■ EXERCISE OBJECTIVE ■
Starting with the line that contains "abalado vai trazer" and stopping after the line that contains "Zubereitung", copy the entries below exactly. Include nothing else.

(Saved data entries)
______
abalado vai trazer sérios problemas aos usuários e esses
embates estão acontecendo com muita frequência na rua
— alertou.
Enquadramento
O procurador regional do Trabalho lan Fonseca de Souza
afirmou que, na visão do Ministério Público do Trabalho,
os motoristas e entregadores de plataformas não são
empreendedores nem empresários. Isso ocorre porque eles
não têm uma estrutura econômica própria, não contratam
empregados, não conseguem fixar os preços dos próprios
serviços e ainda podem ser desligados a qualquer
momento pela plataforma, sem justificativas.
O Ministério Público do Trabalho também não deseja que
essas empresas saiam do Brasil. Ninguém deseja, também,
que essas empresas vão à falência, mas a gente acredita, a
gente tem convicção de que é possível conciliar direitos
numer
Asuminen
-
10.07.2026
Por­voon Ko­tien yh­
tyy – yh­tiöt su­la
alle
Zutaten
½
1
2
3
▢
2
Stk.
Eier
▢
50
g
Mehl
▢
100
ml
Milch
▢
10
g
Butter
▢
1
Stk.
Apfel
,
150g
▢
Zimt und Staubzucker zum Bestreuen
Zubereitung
______
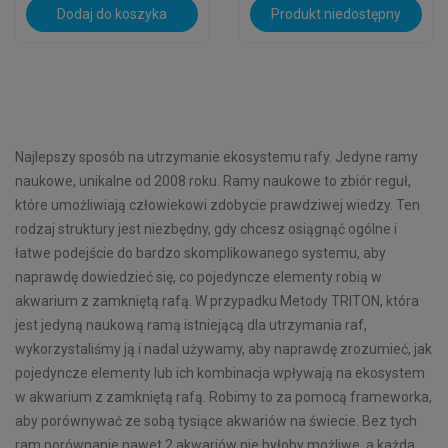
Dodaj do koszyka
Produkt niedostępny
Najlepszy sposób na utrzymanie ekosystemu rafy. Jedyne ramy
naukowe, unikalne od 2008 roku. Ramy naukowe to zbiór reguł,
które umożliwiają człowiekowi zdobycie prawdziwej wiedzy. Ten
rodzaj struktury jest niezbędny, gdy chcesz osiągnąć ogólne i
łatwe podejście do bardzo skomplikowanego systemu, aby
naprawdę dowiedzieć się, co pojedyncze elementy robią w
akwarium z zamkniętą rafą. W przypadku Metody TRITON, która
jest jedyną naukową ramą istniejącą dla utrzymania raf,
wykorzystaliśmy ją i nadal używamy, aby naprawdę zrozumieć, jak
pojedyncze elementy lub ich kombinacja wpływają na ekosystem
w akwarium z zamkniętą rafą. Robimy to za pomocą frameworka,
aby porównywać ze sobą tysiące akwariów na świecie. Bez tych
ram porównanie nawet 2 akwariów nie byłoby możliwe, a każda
______
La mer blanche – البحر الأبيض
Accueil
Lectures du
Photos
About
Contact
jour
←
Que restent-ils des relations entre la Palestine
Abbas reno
______
■ SOLUTION TO THE EXERCISE ■
abalado vai trazer sérios problemas aos usuários e esses
embates estão acontecendo com muita frequência na rua
— alertou.
Enquadramento
O procurador regional do Trabalho lan Fonseca de Souza
afirmou que, na visão do Ministério Público do Trabalho,
os motoristas e entregadores de plataformas não são
empreendedores nem empresários. Isso ocorre porque eles
não têm uma estrutura econômica própria, não contratam
empregados, não conseguem fixar os preços dos próprios
serviços e ainda podem ser desligados a qualquer
momento pela plataforma, sem justificativas.
O Ministério Público do Trabalho também não deseja que
essas empresas saiam do Brasil. Ninguém deseja, também,
que essas empresas vão à falência, mas a gente acredita, a
gente tem convicção de que é possível conciliar direitos
numer
Asuminen
-
10.07.2026
Por­voon Ko­tien yh­
tyy – yh­tiöt su­la
alle
Zutaten
½
1
2
3
▢
2
Stk.
Eier
▢
50
g
Mehl
▢
100
ml
Milch
▢
10
g
Butter
▢
1
Stk.
Apfel
,
150g
▢
Zimt und Staubzucker zum Bestreuen
Zubereitung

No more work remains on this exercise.